当然となった企業と従業員間での秘密保持契約書

企業の情報漏えい問題がニュースなどで大きく取りざたされることが珍しくなくなっています。通常、企業に入社した際、雇用契約に基づき就業規則によって秘密保持義務が発生します。しかし昨今の情報漏えいリスクを鑑みて、企業と社員が就業規則とは別に秘密保持契約を結ぶ企業が増えています。

この秘密保持契約で考えておかなければならない点として、退職後はどうするかという問題があります。基本的に秘密保持契約は雇用関係の元に成り立っているため、退職してしまえばその前提がなくなってしまいます。しかし退職後に競合他社に転職する、顧客情報を持ち出すといったことは十分に考慮する必要があります。そこで今回は退職後でも秘密保持契約を有効とできるのかについてご説明します。

退職後の情報漏えいリスクを防ぐ2つの方法

退職などにより企業との雇用関係がなくなれば、秘密保持契約の効力も同時に消えてしまいます。在職中は秘密保持契約により、社員が情報漏えいなどを起こした場合、損害賠償請求などを起こすこともできます。しかし秘密保持契約の効力が切れた退職後に、競合他社に顧客情報を持ち込むなどがあれば、企業は大きな損害を受ける可能性もあります。企業としてこれを防ぐ術はないのでしょうか?

退職後の情報漏えいリスクを防ぐには、2つの方法が考えられます。1つは就業規則で退職後の秘密保持の関しての規定を行うこと。そしてもう一つは退職時に改めて秘密保持契約書を交わすことです。これにより、社員が退職後に情報漏えいを犯したとしても、企業は在職時と同様に損害賠償請求を行うことができます。

退職後の秘密保持契約の問題点

就業規則による縛りと秘密保持契約書による縛り。どちらの方法であっても、退職後の社員による自社の情報漏えいを防ぐには一定の効力を持ちます。ただしどちらの方法を取るにしても問題点はあります。1つは憲法により職業選択の自由が保障されているため、就業規則や秘密保持契約書で競合他社への転職を禁止条項は必ずしも効力を発揮するとは限らないことです。取締役や常務といった役職者でない限り、競合他社への転職を禁止することは難しいでしょう。

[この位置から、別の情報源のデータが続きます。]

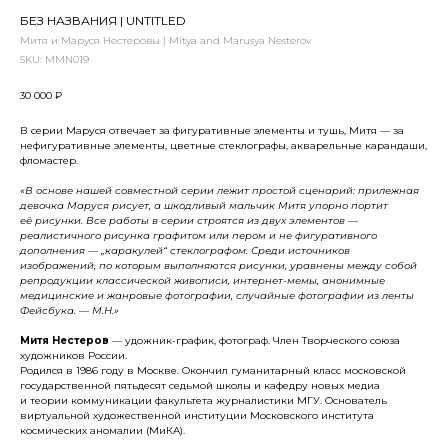
БЕЗ НАЗВАНИЯ | UNTITLED
Митя и Маруся Нестеровы | Mitya and Marusya Nesterov
SKU:
MMN019
30 000
₽
В серии Маруся отвечает за фигуративные элементы и тушь, Митя — за
нефигуративные элементы, цветные стеклографы, акварельные карандаши,
фломастер.
«В основе нашей совместной серии лежит простой сценарий: прилежная
девочка Маруся рисует, а шкодливый мальчик Митя упорно портит
её рисунки. Все работы в серии строятся из двух элементов —
реалистичного рисунка графитом или пером и не фигуративного
дополнения — „каракулей“ стеклографом. Среди источников
изображений, по которым выполняются рисунки, уравнены между собой
репродукции классической живописи, интернет-мемы, анонимные
медицинские и жанровые фотографии, случайные фотографии из ленты
Фейсбука. — М.Н.»
Митя Нестеров
— удожник-график, фотограф. Член Творческого союза
художников России.
Родился в 1986 году в Москве. Окончил гуманитарный класс московской
государственной пятьдесят седьмой школы и кафедру новых медиа
и теории коммуникации факультета журналистики МГУ. Основатель
виртуальной художественной институции Московского института
космических аномалии (МиКА).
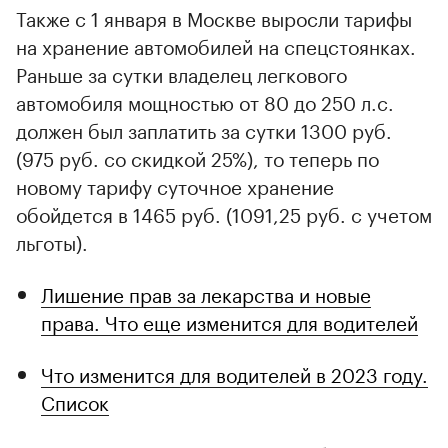
Также c 1 января в Москве выросли тарифы
на хранение автомобилей на спецстоянках.
Раньше за сутки владелец легкового
автомобиля мощностью от 80 до 250 л.с.
должен был заплатить за сутки 1300 руб.
(975 руб. со скидкой 25%), то теперь по
новому тарифу суточное хранение
обойдется в 1465 руб. (1091,25 руб. с учетом
льготы).
Лишение прав за лекарства и новые
права. Что еще изменится для водителей
Что изменится для водителей в 2023 году.
Список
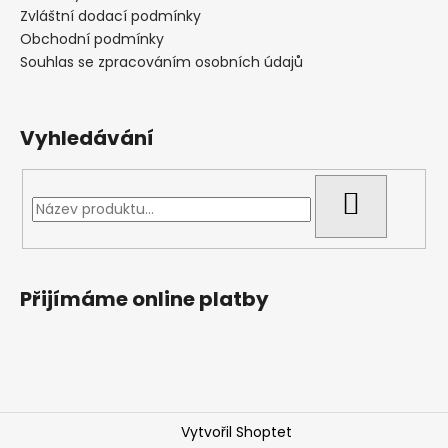
Zvláštní dodací podmínky
Obchodní podmínky
Souhlas se zpracováním osobních údajů
Vyhledávání
HLEDAT
Přijímáme online platby
Vytvořil Shoptet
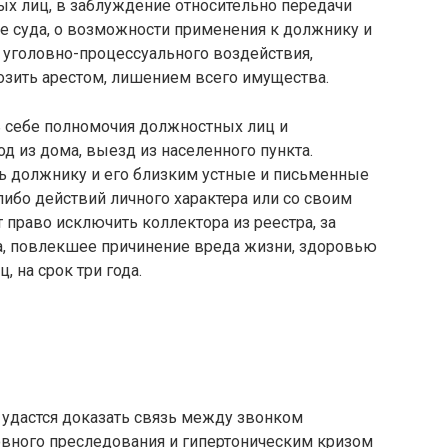
ных лиц, в заблуждение относительно передачи
ие суда, о возможности применения к должнику и
 уголовно-процессуального воздействия,
озить арестом, лишением всего имущества.
 себе полномочия должностных лиц и
д из дома, выезд из населенного пункта.
ь должнику и его близким устные и письменные
ибо действий личного характера или со своим
право исключить коллектора из реестра, за
а, повлекшее причинение вреда жизни, здоровью
 на срок три года.
 удастся доказать связь между звонком
ловного преследования и гипертоническим кризом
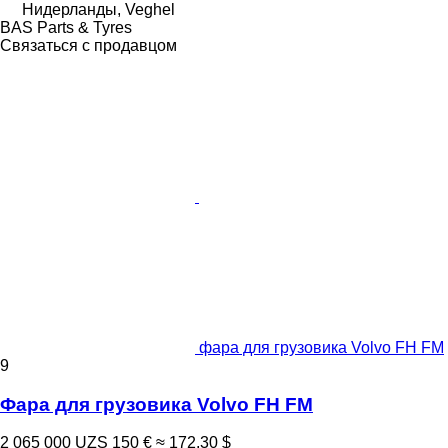
Нидерланды, Veghel
BAS Parts & Tyres
Связаться с продавцом
фара для грузовика Volvo FH FM
9
Фара для грузовика Volvo FH FM
2 065 000 UZS
150 €
≈ 172,30 $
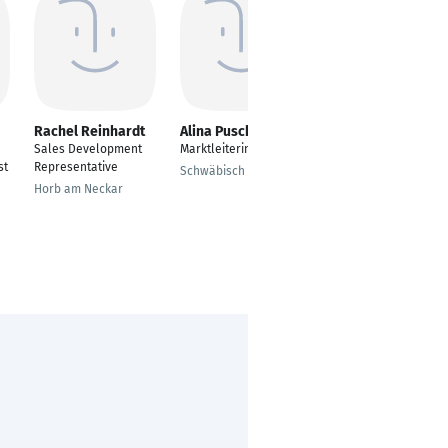
Rachel Reinhardt
Alina Pusch
Michael Kloss
Sales Development
Marktleiterin
Teile &
st
Representative
Zubehörverkäufer
Schwäbisch Hall
Horb am Neckar
Leipzig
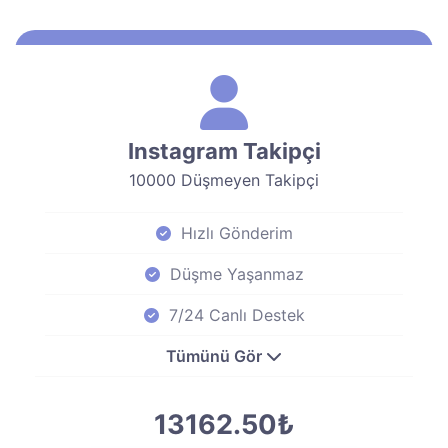
Instagram Takipçi
10000 Düşmeyen Takipçi
Hızlı Gönderim
Düşme Yaşanmaz
7/24 Canlı Destek
Tümünü Gör
13162.50₺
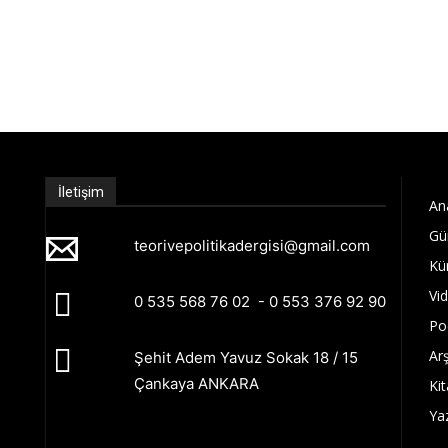
İletişim
An
Gü
teorivepolitikadergisi@gmail.com
Kü
Vi
0 535 568 76 02 - 0 553 376 92 90
Po
Arş
Şehit Adem Yavuz Sokak 18 / 15
Çankaya ANKARA
Kit
Ya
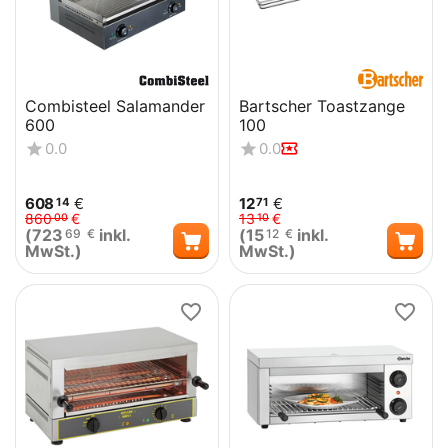
Combisteel Salamander
Bartscher Toastzange
600
100
0.0
0.0
608
€
12
€
14
71
860
€
13
€
00
10
(
723
inkl.
(
15
inkl.
69
€
12
€
MwSt.)
MwSt.)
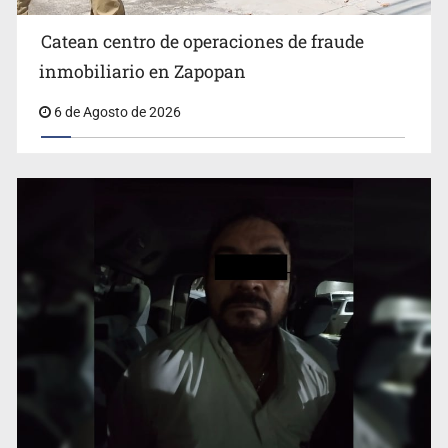
Catean centro de operaciones de fraude
inmobiliario en Zapopan
Catean centro de operaciones de fraude inmobiliario en
6 de Agosto de 2026
Zapopan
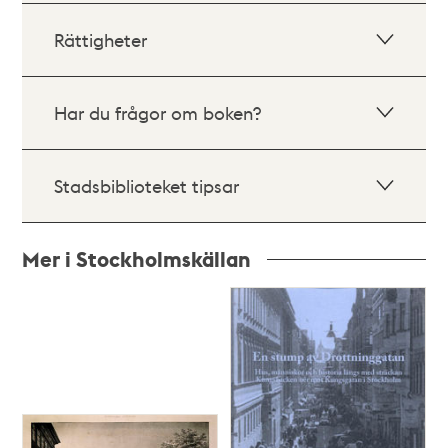
Rättigheter
Har du frågor om boken?
Stadsbiblioteket tipsar
Mer i Stockholmskällan
Relaterade
poster
och
teman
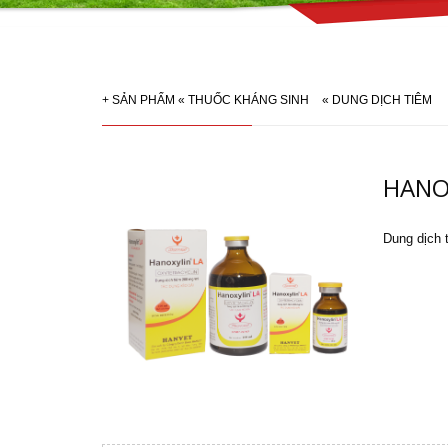
+
SẢN PHẨM
«
THUỐC KHÁNG SINH
«
DUNG DỊCH TIÊM
HANO
Dung dịch 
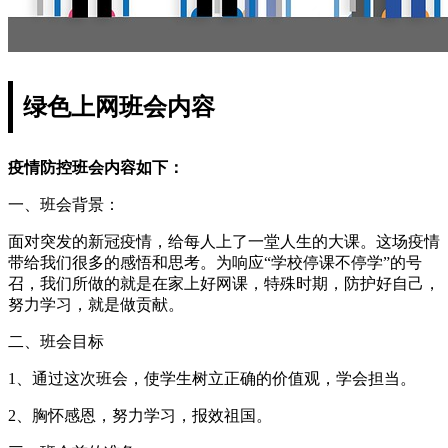
绿色上网班会内容
疫情防控班会内容如下：
一、班会背景：
面对突发的新冠疫情，给每人上了一堂人生的大课。这场疫情
带给我们很多的感悟和思考。为响应“学校停课不停学”的号
召，我们所做的就是在家上好网课，特殊时期，防护好自己，
努力学习，就是做贡献。
二、班会目标
1、通过这次班会，使学生树立正确的价值观，学会担当。
2、胸怀感恩，努力学习，报效祖国。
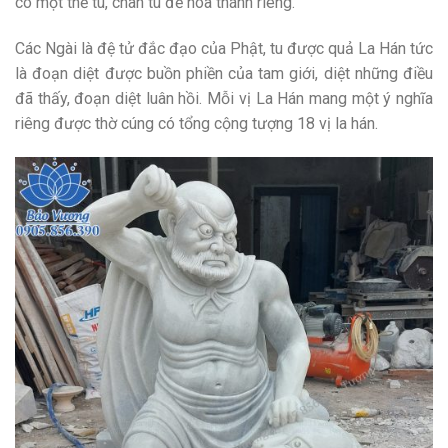
có một thế tu, chân tu để hóa thánh riêng.
Các Ngài là đệ tử đắc đạo của Phật, tu được quả La Hán tức
là đoạn diệt được buồn phiền của tam giới, diệt những điều
đã thấy, đoạn diệt luân hồi. Mỗi vị La Hán mang một ý nghĩa
riêng được thờ cúng có tổng cộng tượng 18 vị la hán.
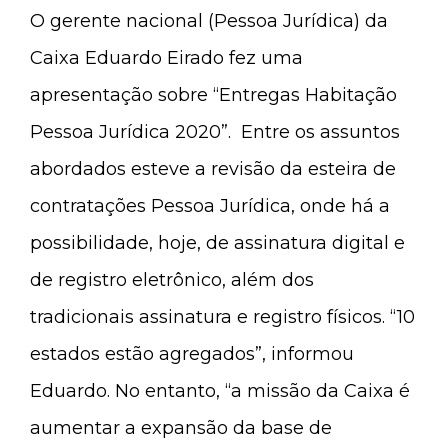
O gerente nacional (Pessoa Jurídica) da
Caixa Eduardo Eirado fez uma
apresentação sobre “Entregas Habitação
Pessoa Jurídica 2020”. Entre os assuntos
abordados esteve a revisão da esteira de
contratações Pessoa Jurídica, onde há a
possibilidade, hoje, de assinatura digital e
de registro eletrônico, além dos
tradicionais assinatura e registro físicos. “10
estados estão agregados”, informou
Eduardo. No entanto, “a missão da Caixa é
aumentar a expansão da base de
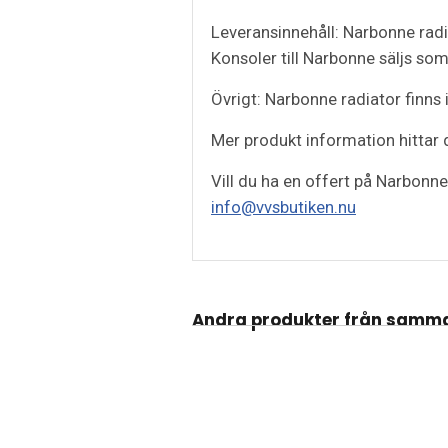
Leveransinnehåll: Narbonne radia
Konsoler till Narbonne säljs som
Övrigt: Narbonne radiator finns i 
Mer produkt information hittar
Vill du ha en offert på Narbonne
info@vvsbutiken.nu
Andra produkter från samm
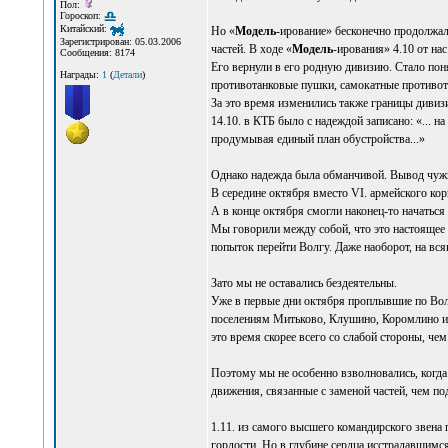
Пол:
Гороскоп:
Китайский:
Но «
Модель
-ирование» бесконечно продолжал
Зарегистрирован: 05.03.2006
частей. В ходе «
Модель
-ирования» 4.10 от на
Сообщения: 8174
Его вернули в его родную дивизию. Стало пон
Награды:
1
(
Детали
)
противотанковые пушки, самокатные противот
За это время изменились также границы дивизии
14.10. в КТБ было с надеждой записано: «...
продумывая единый план обустройства...»
Однако надежда была обманчивой. Вывод чужих
В середине октября вместо VI. армейского корп
А в конце октября смогли наконец-то начаться
Мы говорили между собой, что это настоящее с
попыток перейти Волгу. Даже наоборот, на вся
Зато мы не оставались бездеятельны.
Уже в первые дни октября проплывшие по Волг
поселениям Митьково, Клушино, Коромлино и 
это время скорее всего со слабой стороны, чем
Поэтому мы не особенно взволновались, когда
движения, связанные с заменой частей, чем под
1.11. из самого высшего командирского звена 
гордости. Но в глубине сердца исстрадавшимс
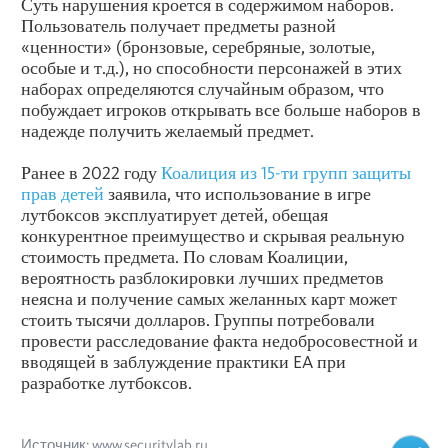
Суть нарушения кроется в содержимом наборов.
Пользователь получает предметы разной
«ценности» (бронзовые, серебряные, золотые,
особые и т.д.), но способности персонажей в этих
наборах определяются случайным образом, что
побуждает игроков открывать все больше наборов в
надежде получить желаемый предмет.
Ранее в 2022 году
Коалиция из 15-ти групп защиты
прав детей
заявила, что использование в игре
лутбоксов эксплуатирует детей, обещая
конкурентное преимущество и скрывая реальную
стоимость предмета. По словам Коалиции,
вероятность разблокировки лучших предметов
неясна и получение самых желанных карт может
стоить тысячи долларов. Группы потребовали
провести расследование факта недобросовестной и
вводящей в заблуждение практики EA при
разработке лутбоксов.
Источник: www.securitylab.ru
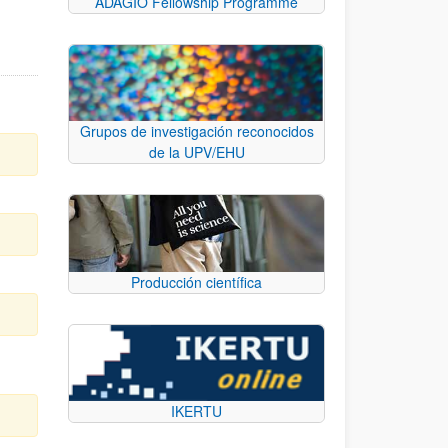
ADAGIO Fellowship Programme
Grupos de investigación reconocidos
de la UPV/EHU
Producción científica
IKERTU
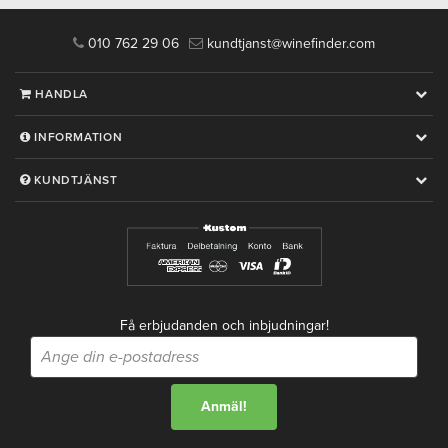
010 762 29 06
kundtjanst@winefinder.com
HANDLA
INFORMATION
KUNDTJÄNST
Få erbjudanden och inbjudningar!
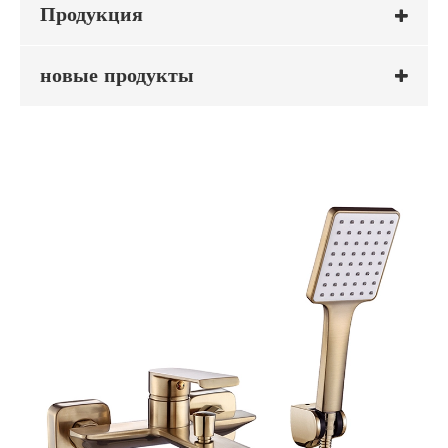
Продукция
новые продукты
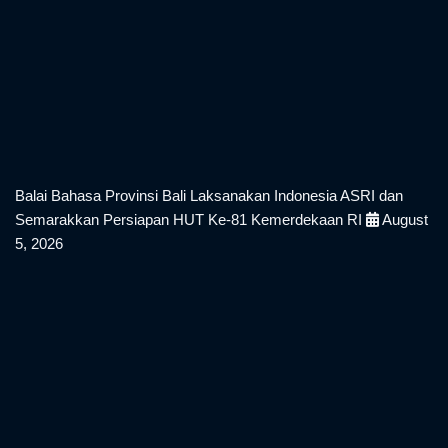
(0361) 461714
balaibahasa.bali@kemendikdasmen.go.id
(0361) 463656
+628113882041
08.00 – 16.00
Berita Terkini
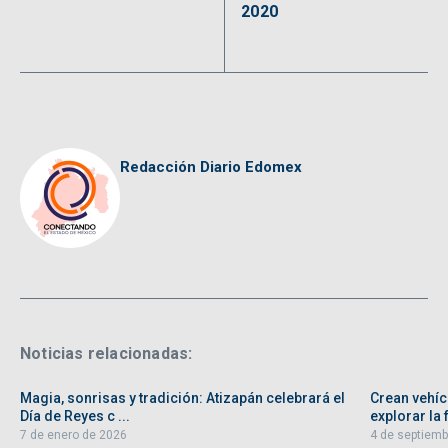
2020
Redacción Diario Edomex
Noticias relacionadas:
Magia, sonrisas y tradición: Atizapán celebrará el
Crean vehíc
Día de Reyes c ...
explorar la f
7 de enero de 2026
4 de septiemb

そしてもう1つは退職後の秘密保持契約の期限です。企業側としては無期限としたいところですが、無期限としてしまうと場合によっては契約自体が無効となることもあります。一般的には退職後、2~5年が妥当だと言われていますので、それぞれの企業の状況に応じた対応が必要となります。

情報漏えいリスクの軽減のための秘密保持契約

厚生労働省が発表した平成25年2月の「平成24年賃金構造基本統計調査(全国)結果の概況」によると、平成24年の一般労働者の平均勤続年数は男性で13.2年、女性で8.9年となっています。この結果を見ても多くの社員が就職から定年までを1つの会社で過ごすことはまれであることがわかります。つまり企業は情報漏えいリスク軽減のためには、在職中だけではなく、退職後の情報漏えいに関しても何らかの対策を講じなくてはならないということです。

いくつかの問題点はあるものの、就業規則によって規定をする。秘密保持契約書を改めて締結し、誓約書の提出を求めるといったことは、必ず行うことをおすすめします。